[Stored data entries]
------------------------------------

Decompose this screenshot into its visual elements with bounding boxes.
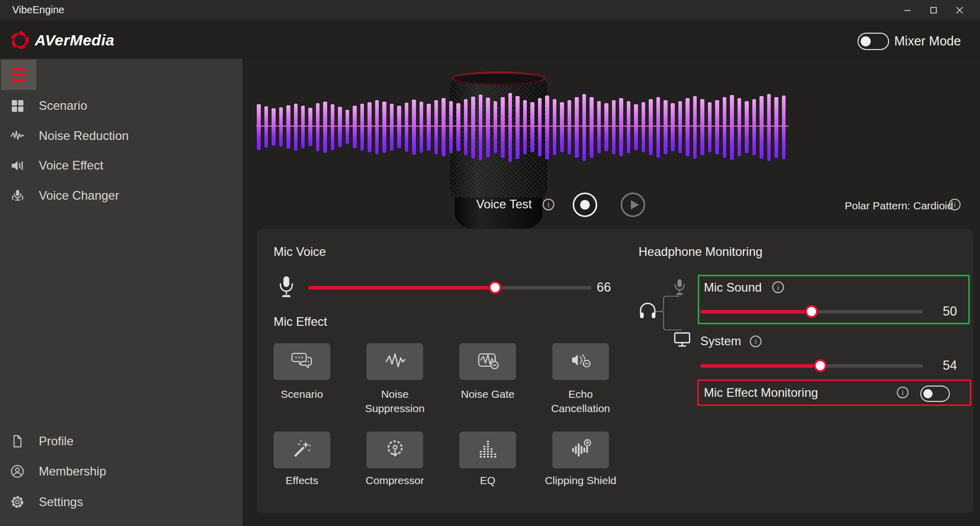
mic-effect-monitoring-toggle[interactable] — [920, 386, 950, 402]
effect-label: Compressor — [359, 473, 431, 488]
grid-icon — [10, 99, 24, 113]
sidebar-item-label: Noise Reduction — [39, 129, 129, 143]
titlebar: VibeEngine — [0, 0, 980, 20]
sidebar-item-label: Membership — [39, 464, 106, 479]
polar-pattern-info-icon[interactable] — [949, 199, 961, 210]
sidebar-item-voice-effect[interactable]: Voice Effect — [0, 151, 242, 180]
app-title: VibeEngine — [12, 4, 64, 16]
sidebar-item-scenario[interactable]: Scenario — [0, 91, 242, 121]
brand-name: AVerMedia — [35, 32, 114, 49]
effect-button-echo-cancellation[interactable] — [552, 343, 609, 380]
sidebar-item-label: Settings — [39, 495, 83, 509]
menu-button[interactable] — [1, 60, 36, 90]
sidebar-item-profile[interactable]: Profile — [0, 426, 242, 456]
effect-button-noise-gate[interactable] — [459, 343, 516, 380]
minimize-button[interactable] — [896, 0, 919, 20]
toggle-knob — [861, 36, 871, 46]
effect-button-eq[interactable] — [459, 432, 516, 468]
mixer-mode-toggle[interactable] — [857, 33, 889, 50]
maximize-icon — [930, 7, 937, 14]
effect-label: Clipping Shield — [545, 473, 617, 488]
mic-effect-title: Mic Effect — [274, 315, 327, 329]
voice-test-label: Voice Test — [476, 197, 532, 211]
sidebar-item-label: Profile — [39, 434, 74, 448]
effect-label: Scenario — [266, 387, 338, 401]
sidebar-item-label: Scenario — [39, 99, 87, 113]
headphone-icon — [639, 302, 657, 322]
headphone-monitoring-title: Headphone Monitoring — [639, 245, 763, 259]
mic-source-icon — [674, 279, 685, 298]
effect-label: EQ — [452, 473, 524, 488]
compressor-gauge-icon — [384, 439, 406, 461]
sidebar-item-label: Voice Effect — [39, 158, 103, 173]
voice-test-info-icon[interactable] — [543, 199, 554, 210]
eq-bars-icon — [477, 439, 499, 461]
system-label: System — [700, 334, 741, 348]
mic-sound-value: 50 — [943, 304, 957, 319]
header: AVerMedia Mixer Mode — [0, 20, 980, 59]
effect-label: Noise Gate — [452, 387, 524, 401]
echo-cancel-icon — [570, 350, 592, 373]
sidebar: Scenario Noise Reduction Voice Effect Vo… — [0, 59, 242, 526]
mic-sound-label: Mic Sound — [704, 280, 762, 295]
mixer-mode-label: Mixer Mode — [894, 34, 961, 49]
toggle-knob — [923, 389, 933, 398]
close-button[interactable] — [948, 0, 971, 20]
system-slider[interactable] — [700, 358, 923, 373]
sidebar-item-membership[interactable]: Membership — [0, 457, 242, 486]
clipping-shield-icon — [570, 439, 592, 461]
effect-button-clipping-shield[interactable] — [552, 432, 609, 468]
play-icon — [631, 200, 639, 209]
monitor-icon — [674, 332, 691, 349]
effect-button-effects[interactable] — [274, 432, 330, 468]
sidebar-item-noise-reduction[interactable]: Noise Reduction — [0, 121, 242, 151]
noise-wave-icon — [384, 351, 406, 372]
avermedia-swirl-icon — [9, 30, 31, 51]
gear-icon — [10, 495, 24, 509]
noise-gate-icon — [477, 350, 499, 373]
mic-voice-value: 66 — [597, 280, 611, 295]
mic-voice-slider[interactable] — [308, 280, 592, 295]
mic-effect-monitoring-info-icon[interactable] — [897, 387, 909, 398]
sidebar-item-label: Voice Changer — [39, 188, 119, 203]
vibeengine-window: VibeEngine AVerMedia — [0, 0, 980, 526]
effect-button-compressor[interactable] — [366, 432, 423, 468]
record-button[interactable] — [573, 193, 597, 217]
effect-label: Noise Suppression — [359, 387, 431, 416]
speaker-icon — [10, 158, 24, 173]
mic-waves-icon — [10, 188, 24, 203]
mic-voice-title: Mic Voice — [274, 245, 326, 259]
document-icon — [10, 434, 24, 448]
magic-wand-icon — [291, 439, 313, 461]
person-circle-icon — [10, 464, 24, 479]
record-icon — [580, 200, 590, 210]
sidebar-item-voice-changer[interactable]: Voice Changer — [0, 181, 242, 210]
effect-button-scenario[interactable] — [274, 343, 330, 380]
microphone-icon — [278, 276, 295, 301]
maximize-button[interactable] — [922, 0, 945, 20]
play-button[interactable] — [621, 193, 645, 217]
mic-sound-info-icon[interactable] — [772, 281, 784, 293]
mic-effect-monitoring-label: Mic Effect Monitoring — [704, 386, 818, 400]
chat-bubbles-icon — [291, 350, 313, 373]
main-area: Voice Test Polar Pattern: Cardioid Mic V… — [242, 59, 980, 526]
minimize-icon — [904, 7, 911, 14]
system-info-icon[interactable] — [750, 336, 762, 347]
effect-label: Echo Cancellation — [545, 387, 617, 416]
noise-wave-icon — [10, 129, 24, 143]
slider-knob[interactable] — [805, 305, 818, 318]
effect-button-noise-suppression[interactable] — [366, 343, 423, 380]
system-value: 54 — [943, 358, 957, 373]
slider-knob[interactable] — [814, 359, 827, 372]
avermedia-logo: AVerMedia — [9, 30, 114, 51]
close-icon — [956, 7, 963, 14]
mic-sound-slider[interactable] — [700, 304, 923, 319]
polar-pattern-label: Polar Pattern: Cardioid — [845, 200, 953, 212]
settings-panel: Mic Voice 66 Mic Effect — [257, 229, 973, 513]
slider-knob[interactable] — [488, 281, 502, 294]
sidebar-item-settings[interactable]: Settings — [0, 487, 242, 517]
effect-label: Effects — [266, 473, 338, 488]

------------------------------------

» Exercise instructions
All lines holding the word "minimize" must be copied from the data.

» Solution for this exercise
minimize-button[interactable] — [896, 0, 919, 20]
minimize-icon — [904, 7, 911, 14]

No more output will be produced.